Prove $(n!) ^2 > n^n$ for all $n > 3$ using Induction

Question

Prove $(n!) ^2 > n^n$ for all $n > 3$ by induction.
I know that we will have to use Binomial theorem somehow but I can't figure out how?
Please provide some hint.

Answer 1

HINT

Proceed as usual by

• base case
• induction step: $$(n!)^2>n^n \implies ((n+1)!)^2>(n+1)^{n+1}$$

then consider

$$((n+1)!)^2=(n+1)^2(n!)^2\stackrel{Ind.

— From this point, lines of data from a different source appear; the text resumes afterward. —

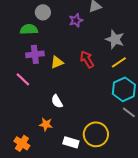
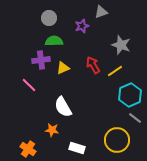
green semicircle: (29, 29) -> (54, 41), moved
yellow line: (119, 62) -> (115, 71), moved
white semicircle: (57, 101) -> (63, 107), size x1.5
yellow circle: (96, 134) -> (117, 140), moved

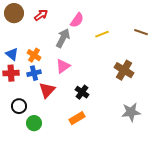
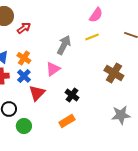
red arrow: (41, 15) -> (24, 28), moved
pink semicircle: (77, 20) -> (96, 15), moved
gray arrow: (63, 38) -> (64, 45), moved
blue cross: (34, 73) -> (24, 76), turned -32

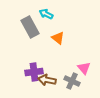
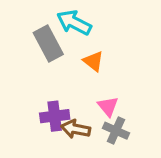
cyan arrow: (46, 14) -> (74, 23), size x1.5
pink triangle: (84, 68) -> (108, 106), moved

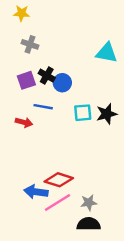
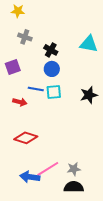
black cross: (47, 76) -> (51, 50), moved
purple square: (26, 80) -> (13, 67), moved
cyan square: (83, 113) -> (54, 92), moved
red diamond: (59, 180) -> (26, 138), moved
blue arrow: (36, 192) -> (30, 177), moved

Hyp.}>(n+1)^2n^n\stackrel{?}>(n+1)^{n+1}$$

therefore to conclude we need to prove the last inequality that is

$$(n+1)^2n^n\stackrel{?}>(n+1)^{n+1}$$

Answer 2

Hint for the induction step:

$(n+1)^2n^n>(n+1)^{n+1} \iff (1+1/n)^n<n+1$.

Answer 3

On the left side, $$\frac{(n+1)!^2}{n!^2}=(n+1)^2$$ and on the right side

$$\frac{(n+1)^{n+1}}{n^n}=(n+1)\left(1+\frac1n\right)^n=(n+1)\left(1+\frac nn+\frac{n(n-1)}{n^22!}+\frac{n(n-1)(n-2)}{n^33!}+\cdots\right).$$

Then

$$\left(1+\frac1n\right)^n=1+\frac nn+\frac{n(n-1)}{n^22!}+\frac{n(n-1)(n-2)}{n^33!}+\cdots<1+1+\frac12+\frac1{3!}+\cdots<e.$$